Implementation of the gravitational clustering algorithm in ECL.
Take advantage of the massively parallel HPCC distributed platform.
Run the algorithm on a single and multi-node HPCC cluster.
Contribute to the ECL-ML library.

Project Intuition

The gravitational clustering algorithm is simply the basis of Life.
Noise is always stagnant and cannot affect that which is in constant motion unless the entity becomes noise.
That which is in motion would always experience the laws of gravitation which is also related to the laws of homogeneous species.
It is natural that homogeneous species or clusters would be attracted to each other.

Time-line

3 Months.

Proposed Algorithm

The gravitational clustering algorithm according to W E Wright..
Erik Stone gave a good presentation of the algorithm..

Results

Submitting the algorithm to the ECL-ML github repository..
Comparison of the speed, robustness and how well it determines the number of clusters.

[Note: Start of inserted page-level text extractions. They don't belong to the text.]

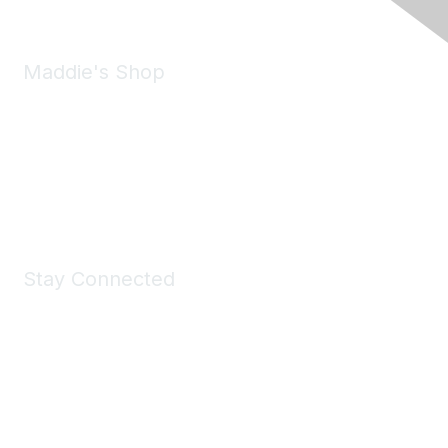
Maddie's Shop
Take a look at the Maddie's Shop
All kinds of goodies for you and your pet.
Shop Now
Stay Connected
Join Maddie's Mailing List
We will not share your information with third parties.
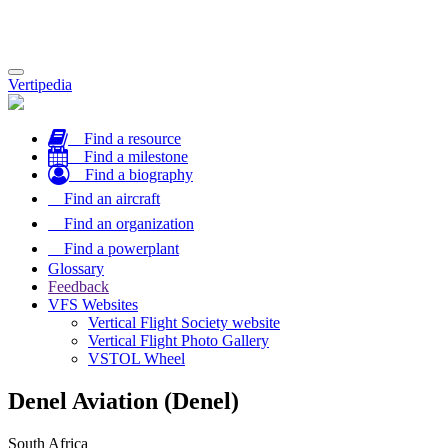
Toggle
Vertipedia
navigation
Find a resource
Find a milestone
Find a biography
Find an aircraft
Find an organization
Find a powerplant
Glossary
Feedback
VFS Websites
Vertical Flight Society website
Vertical Flight Photo Gallery
VSTOL Wheel
Denel Aviation (Denel)
South Africa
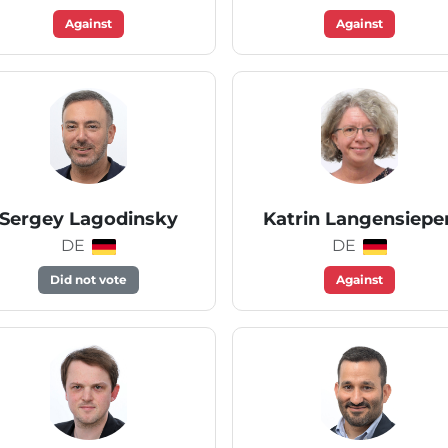
Against
Against
Sergey Lagodinsky
Katrin Langensiepe
DE
DE
Did not vote
Against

Thoughts on Implementation

Considering the data is partitioned into 9 node clusters, one of the clusters could serve as a Master cluster which stores the statistics of other clusters locally.
Each cluster contains a set of data points (real data and noise).
There will be 2 basic constraints:
- Gravitational Force
- Distance between data points
Since it is an iterative algorithm, we use the loop data structure
- In each step, using distribute, meaning the process is applied locally on every node, we compute the distances (shared).
- If a data point at the border of a node has a closer distance to other data point on adjacent node, then the data point is merged to the set of data points in the other node.
- The Gravitational Force constraints applied locally on every node is used to exclude the noise data point from the set of data points in each node, since the gravitational point acting on it will be small.
- Also less data trajectory from node to node interaction is ensured since a higher gravitational force is exerted amongst the set of data points in a cluster.
We could also take into consideration distribution that are skewed:
- We apply a merge join of all set of data points on every node and compute a skew value of the merged distribution locally.
- If the data is skewed, then we apply a transformation on the merged set of data points to make it close to a normal distribution and then redistribute it across the 9 node clusters.
After the data is generated, we can use the visualization tool to construct the histogram of the data to get a better sense of how it is distributed.